Instructions for the task
One number is the expected answer: the count of lines in the material below containing the word "输出范围".

The input
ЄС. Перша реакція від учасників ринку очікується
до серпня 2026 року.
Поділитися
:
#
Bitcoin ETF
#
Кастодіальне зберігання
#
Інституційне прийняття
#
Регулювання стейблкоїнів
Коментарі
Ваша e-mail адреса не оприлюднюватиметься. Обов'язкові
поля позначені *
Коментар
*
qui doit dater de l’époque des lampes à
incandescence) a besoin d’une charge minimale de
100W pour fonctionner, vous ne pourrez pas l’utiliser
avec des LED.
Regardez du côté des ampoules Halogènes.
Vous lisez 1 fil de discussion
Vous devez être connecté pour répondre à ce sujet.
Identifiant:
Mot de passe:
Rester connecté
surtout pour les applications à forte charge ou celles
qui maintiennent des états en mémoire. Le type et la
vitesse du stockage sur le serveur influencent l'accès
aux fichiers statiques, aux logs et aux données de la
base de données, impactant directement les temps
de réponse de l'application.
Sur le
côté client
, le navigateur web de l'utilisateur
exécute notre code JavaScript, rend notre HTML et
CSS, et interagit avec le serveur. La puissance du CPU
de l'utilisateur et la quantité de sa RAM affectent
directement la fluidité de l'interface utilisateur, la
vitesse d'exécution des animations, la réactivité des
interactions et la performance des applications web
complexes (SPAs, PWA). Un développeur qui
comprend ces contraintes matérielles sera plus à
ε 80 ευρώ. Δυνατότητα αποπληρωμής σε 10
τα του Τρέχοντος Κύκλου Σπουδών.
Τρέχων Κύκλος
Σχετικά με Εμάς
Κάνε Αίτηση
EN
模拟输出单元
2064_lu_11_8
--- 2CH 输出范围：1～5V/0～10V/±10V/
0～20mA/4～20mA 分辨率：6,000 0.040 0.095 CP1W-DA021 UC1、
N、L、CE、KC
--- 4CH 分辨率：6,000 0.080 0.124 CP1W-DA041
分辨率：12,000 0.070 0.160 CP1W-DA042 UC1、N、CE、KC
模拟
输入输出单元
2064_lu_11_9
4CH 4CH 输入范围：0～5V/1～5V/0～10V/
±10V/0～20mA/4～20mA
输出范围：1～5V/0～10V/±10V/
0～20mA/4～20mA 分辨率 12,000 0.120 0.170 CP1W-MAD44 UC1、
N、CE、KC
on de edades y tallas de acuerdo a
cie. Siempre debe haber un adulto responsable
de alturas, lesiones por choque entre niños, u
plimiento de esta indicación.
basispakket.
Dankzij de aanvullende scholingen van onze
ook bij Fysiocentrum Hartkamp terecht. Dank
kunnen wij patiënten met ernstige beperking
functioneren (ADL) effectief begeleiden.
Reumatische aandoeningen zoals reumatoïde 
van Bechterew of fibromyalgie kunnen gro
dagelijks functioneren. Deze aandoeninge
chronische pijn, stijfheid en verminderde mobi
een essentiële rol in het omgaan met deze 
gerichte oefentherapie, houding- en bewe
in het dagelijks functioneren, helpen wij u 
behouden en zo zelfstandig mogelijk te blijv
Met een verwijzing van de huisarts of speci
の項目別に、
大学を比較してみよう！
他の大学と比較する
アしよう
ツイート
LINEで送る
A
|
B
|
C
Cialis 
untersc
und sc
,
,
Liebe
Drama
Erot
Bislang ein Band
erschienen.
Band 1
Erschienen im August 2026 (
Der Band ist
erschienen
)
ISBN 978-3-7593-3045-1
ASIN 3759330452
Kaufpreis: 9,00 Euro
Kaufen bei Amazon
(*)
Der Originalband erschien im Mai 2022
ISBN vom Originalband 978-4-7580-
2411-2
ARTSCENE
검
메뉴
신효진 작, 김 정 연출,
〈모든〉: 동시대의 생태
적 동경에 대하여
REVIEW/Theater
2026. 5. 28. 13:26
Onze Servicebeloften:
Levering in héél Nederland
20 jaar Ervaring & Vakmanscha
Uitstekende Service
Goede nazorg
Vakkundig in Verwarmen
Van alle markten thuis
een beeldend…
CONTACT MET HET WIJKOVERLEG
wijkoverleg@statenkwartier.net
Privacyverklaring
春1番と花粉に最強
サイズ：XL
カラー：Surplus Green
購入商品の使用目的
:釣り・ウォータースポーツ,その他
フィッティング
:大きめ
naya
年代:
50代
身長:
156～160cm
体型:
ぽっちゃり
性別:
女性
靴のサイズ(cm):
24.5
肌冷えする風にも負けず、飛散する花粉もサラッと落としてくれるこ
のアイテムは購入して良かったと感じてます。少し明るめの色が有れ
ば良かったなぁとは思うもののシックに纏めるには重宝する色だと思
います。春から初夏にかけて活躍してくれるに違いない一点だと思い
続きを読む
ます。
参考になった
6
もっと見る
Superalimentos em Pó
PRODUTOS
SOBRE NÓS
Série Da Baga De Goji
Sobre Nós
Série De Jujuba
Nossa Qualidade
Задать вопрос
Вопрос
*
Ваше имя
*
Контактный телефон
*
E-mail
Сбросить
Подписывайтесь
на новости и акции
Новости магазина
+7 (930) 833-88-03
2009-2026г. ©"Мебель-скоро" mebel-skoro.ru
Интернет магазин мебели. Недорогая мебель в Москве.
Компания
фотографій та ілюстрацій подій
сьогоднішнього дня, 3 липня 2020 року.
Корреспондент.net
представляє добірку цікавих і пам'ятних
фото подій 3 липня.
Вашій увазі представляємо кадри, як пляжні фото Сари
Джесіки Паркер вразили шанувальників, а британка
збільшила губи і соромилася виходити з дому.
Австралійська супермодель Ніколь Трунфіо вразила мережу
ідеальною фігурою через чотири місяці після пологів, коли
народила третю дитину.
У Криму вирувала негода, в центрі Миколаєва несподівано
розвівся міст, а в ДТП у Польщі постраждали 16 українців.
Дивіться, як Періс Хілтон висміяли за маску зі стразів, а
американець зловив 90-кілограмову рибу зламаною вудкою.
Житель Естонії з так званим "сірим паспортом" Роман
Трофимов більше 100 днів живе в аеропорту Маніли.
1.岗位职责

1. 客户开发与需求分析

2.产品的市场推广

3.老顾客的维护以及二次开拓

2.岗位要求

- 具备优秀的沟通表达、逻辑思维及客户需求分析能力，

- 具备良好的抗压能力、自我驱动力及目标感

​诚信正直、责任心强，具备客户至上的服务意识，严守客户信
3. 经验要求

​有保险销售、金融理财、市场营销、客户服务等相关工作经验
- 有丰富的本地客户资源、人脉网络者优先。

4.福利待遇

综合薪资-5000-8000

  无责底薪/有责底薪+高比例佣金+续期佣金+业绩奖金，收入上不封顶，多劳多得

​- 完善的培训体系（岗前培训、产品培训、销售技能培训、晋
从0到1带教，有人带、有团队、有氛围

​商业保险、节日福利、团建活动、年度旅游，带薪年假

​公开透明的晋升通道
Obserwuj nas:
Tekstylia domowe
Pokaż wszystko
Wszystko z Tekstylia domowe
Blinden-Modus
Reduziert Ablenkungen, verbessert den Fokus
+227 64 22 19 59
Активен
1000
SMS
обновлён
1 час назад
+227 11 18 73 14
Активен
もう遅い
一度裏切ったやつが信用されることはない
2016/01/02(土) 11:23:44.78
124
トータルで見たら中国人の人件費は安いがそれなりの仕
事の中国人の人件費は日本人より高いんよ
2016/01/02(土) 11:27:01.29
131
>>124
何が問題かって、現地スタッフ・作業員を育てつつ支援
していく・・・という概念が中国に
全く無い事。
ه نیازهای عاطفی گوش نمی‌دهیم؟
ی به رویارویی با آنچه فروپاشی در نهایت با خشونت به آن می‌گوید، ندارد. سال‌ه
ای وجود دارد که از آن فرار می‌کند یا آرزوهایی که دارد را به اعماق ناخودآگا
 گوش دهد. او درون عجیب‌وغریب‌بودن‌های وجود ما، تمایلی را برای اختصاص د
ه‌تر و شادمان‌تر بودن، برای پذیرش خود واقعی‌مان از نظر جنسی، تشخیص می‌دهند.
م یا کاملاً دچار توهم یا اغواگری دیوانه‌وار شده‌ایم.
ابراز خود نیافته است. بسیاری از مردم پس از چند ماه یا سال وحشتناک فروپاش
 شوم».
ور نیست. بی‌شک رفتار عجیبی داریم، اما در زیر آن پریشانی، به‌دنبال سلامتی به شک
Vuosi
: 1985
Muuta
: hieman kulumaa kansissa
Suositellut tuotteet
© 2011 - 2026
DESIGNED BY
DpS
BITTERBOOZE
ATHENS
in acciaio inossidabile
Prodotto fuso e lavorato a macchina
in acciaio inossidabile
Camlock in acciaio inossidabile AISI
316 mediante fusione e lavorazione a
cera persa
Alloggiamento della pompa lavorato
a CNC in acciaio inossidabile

Exercise result
2